--- Task goal ---
Look through the lines below and copy each one that includes "neuen".

***

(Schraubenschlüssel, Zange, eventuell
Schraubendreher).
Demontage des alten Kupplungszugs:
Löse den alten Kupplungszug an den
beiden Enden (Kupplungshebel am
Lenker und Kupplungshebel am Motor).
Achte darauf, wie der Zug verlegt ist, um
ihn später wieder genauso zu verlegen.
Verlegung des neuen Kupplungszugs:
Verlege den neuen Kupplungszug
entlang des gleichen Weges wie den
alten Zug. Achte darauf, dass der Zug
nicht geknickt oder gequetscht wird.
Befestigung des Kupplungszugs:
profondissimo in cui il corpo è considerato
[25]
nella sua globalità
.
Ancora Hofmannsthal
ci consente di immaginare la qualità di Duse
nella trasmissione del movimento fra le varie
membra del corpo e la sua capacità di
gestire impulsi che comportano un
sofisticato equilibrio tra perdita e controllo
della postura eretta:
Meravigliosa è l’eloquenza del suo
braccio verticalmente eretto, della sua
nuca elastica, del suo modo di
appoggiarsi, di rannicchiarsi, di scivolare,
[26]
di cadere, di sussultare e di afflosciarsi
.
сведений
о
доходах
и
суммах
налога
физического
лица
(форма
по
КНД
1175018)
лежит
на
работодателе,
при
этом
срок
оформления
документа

***

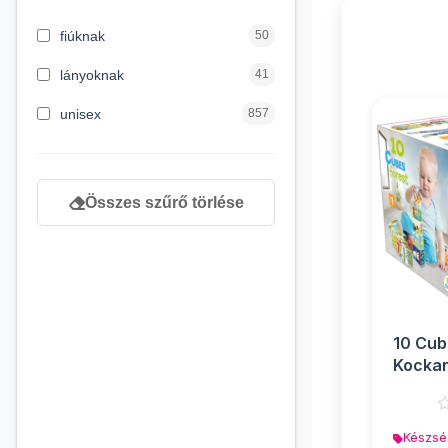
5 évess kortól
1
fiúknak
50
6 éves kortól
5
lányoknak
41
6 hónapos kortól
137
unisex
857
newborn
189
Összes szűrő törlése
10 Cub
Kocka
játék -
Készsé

***

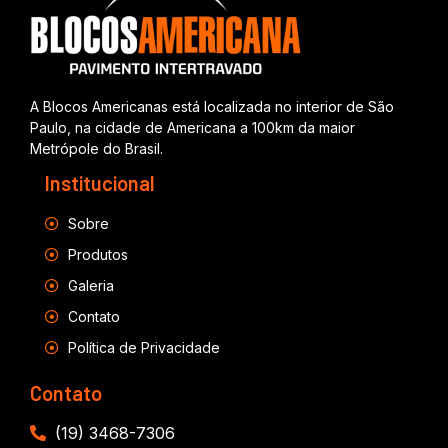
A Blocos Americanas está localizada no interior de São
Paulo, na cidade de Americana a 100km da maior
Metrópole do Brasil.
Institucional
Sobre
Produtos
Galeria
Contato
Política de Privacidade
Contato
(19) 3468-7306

***

--- Result of this task ---
Verlegung des neuen Kupplungszugs:
Verlege den neuen Kupplungszug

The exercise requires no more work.